Avik Roy has done the unthinkable. In a recent op-ed title he used “conservative’s case” and “universal healthcare” in the same sentence. And bridged these disparate words by the preposition for.
Spoiler alert: Roy has asked Republicans to embrace universal healthcare.
The Twitterverse is abuzz. An angry Gary P. Jackson, a self-affirmed conservative, tweeted:
“there is NEVER a conservative case for Marxism….especially Universal healthcare.”
Stated differently, universal healthcare is the worst form of Marxism except for all other forms of Marxism.
Thus far Roy has not been asked to produce his birth certificate, which is just as well. Roy, a prolific Forbes columnist and a scholar at the Manhattan Institute, was healthcare policy adviser to Mitt Romney. He is not a cheerleader of the Affordable Care Act.
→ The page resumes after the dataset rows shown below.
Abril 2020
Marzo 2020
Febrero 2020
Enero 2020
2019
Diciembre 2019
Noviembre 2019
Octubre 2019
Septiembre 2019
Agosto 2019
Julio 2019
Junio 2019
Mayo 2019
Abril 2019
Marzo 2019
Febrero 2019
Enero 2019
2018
There are things one may disagree with Roy. However, his short treatise, How Medicaid Fails the Poor, was impressive, as it deftly dealt with Medicaid’s structural problems. That a right-of-center policy analyst would write a book with that title is one of the many ironies I am now accustomed to encountering (the other delicious irony was the love of Cadillac health plans by unions).
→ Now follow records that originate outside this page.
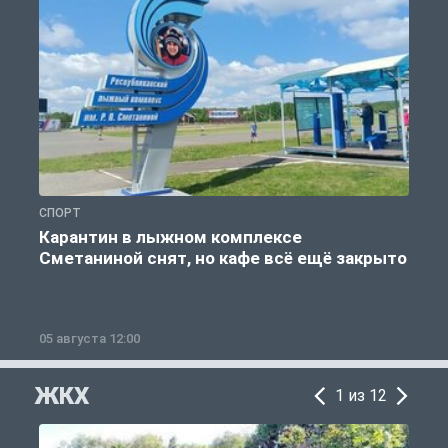
СПОРТ
С
Карантин в лыжном комплексе
Сметаниной снят, но кафе всё ещё закрыто
05 августа 12:00
2
ЖКХ
1 из 12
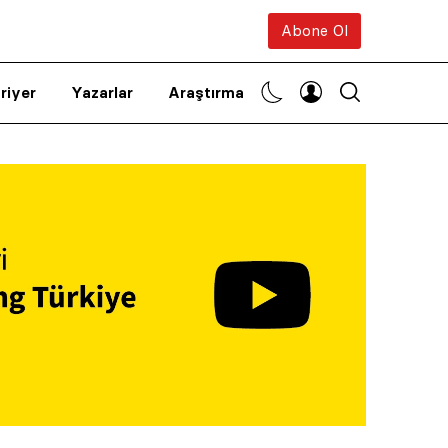
Abone Ol
riyer
Yazarlar
Araştırma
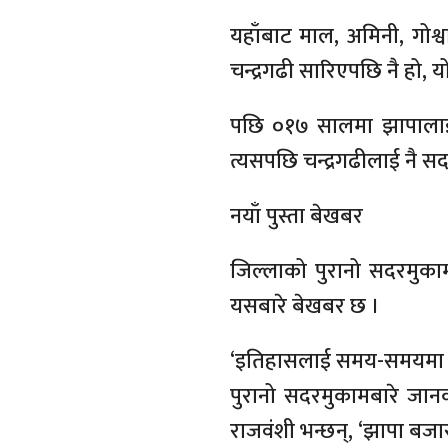
यहाँबाट माल, अमिनी, गोश्
चन्द्रगढी सारिएपछि नै हो, य
पछि ०१७ सालमा झापालाई 
त्यसपछि चन्द्रगढीलाई नै स
नयाँ पुस्ता बेखबर
जिल्लाको पुरानो सदरमुकामब
यसबारे बेखबर छ ।
‘इतिहासलाई समय-समयमा कोट्
पुरानो सदरमुकामबारे जानक
राजवंशी भन्छन्, ‘झापा बजा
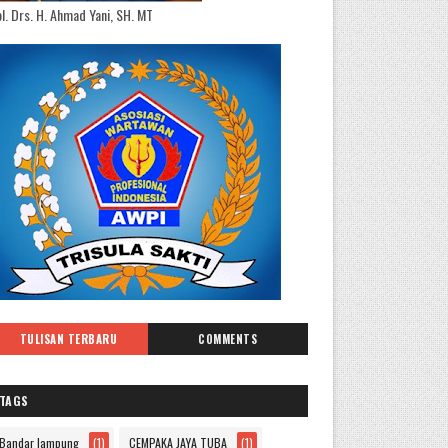
l. Drs. H. Ahmad Yani, SH. MT
TULISAN TERBARU
COMMENTS
TAGS
Bandar lampung
(1)
CEMPAKA JAYA TUBA
(1)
In The Washington Examiner and National Review Online, Roy urges conservatives to acknowledge and embrace universal healthcare, in no uncertain terms:
“…[conservatives] have to agree that universal coverage is a morally worthy goal.”
The arguments put forward by Roy are pure common sense. No one objects to public education as “socialized education.” If conservatives are afraid that universal healthcare means big government, government is already heavily involved in healthcare.
And not just Medicare, which a certain tea party placard asked the government to keep its hands off!